Records for the exercise Block Start
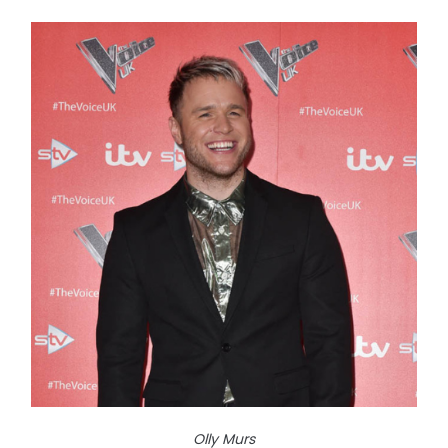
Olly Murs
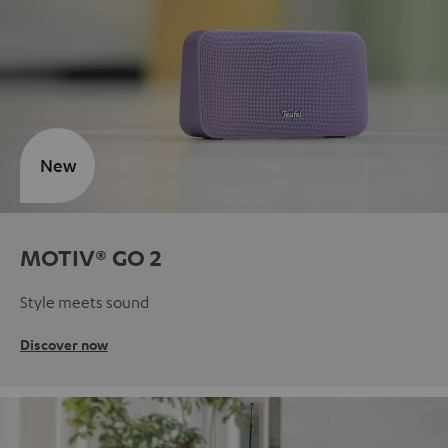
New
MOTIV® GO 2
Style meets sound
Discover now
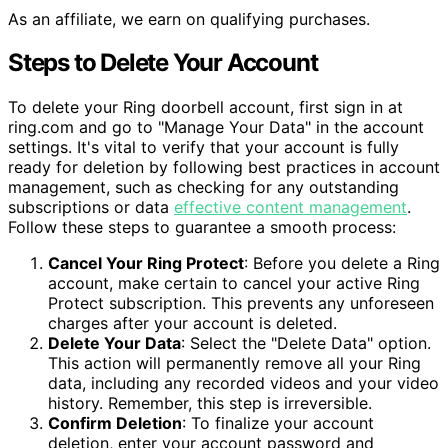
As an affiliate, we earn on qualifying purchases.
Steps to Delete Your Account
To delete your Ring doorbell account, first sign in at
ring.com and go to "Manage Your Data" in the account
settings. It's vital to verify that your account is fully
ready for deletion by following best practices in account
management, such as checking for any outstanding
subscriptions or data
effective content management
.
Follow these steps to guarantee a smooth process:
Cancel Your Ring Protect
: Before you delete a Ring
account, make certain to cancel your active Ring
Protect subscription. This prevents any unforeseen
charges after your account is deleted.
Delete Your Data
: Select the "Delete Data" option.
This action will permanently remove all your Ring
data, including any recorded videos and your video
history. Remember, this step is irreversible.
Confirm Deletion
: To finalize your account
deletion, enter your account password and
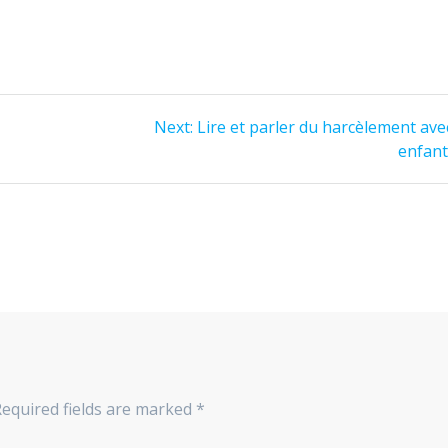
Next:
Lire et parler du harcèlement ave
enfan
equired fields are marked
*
Records for the exercise Block End
* **Your task**
Repeat exactly the lines from the start of the entries down to the line with "ring.com and go", keeping both ends but none of the pictures.

* **Your response**
Olly Murs
New
MOTIV® GO 2
Style meets sound
Discover now
As an affiliate, we earn on qualifying purchases.
Steps to Delete Your Account
To delete your Ring doorbell account, first sign in at
ring.com and go to "Manage Your Data" in the account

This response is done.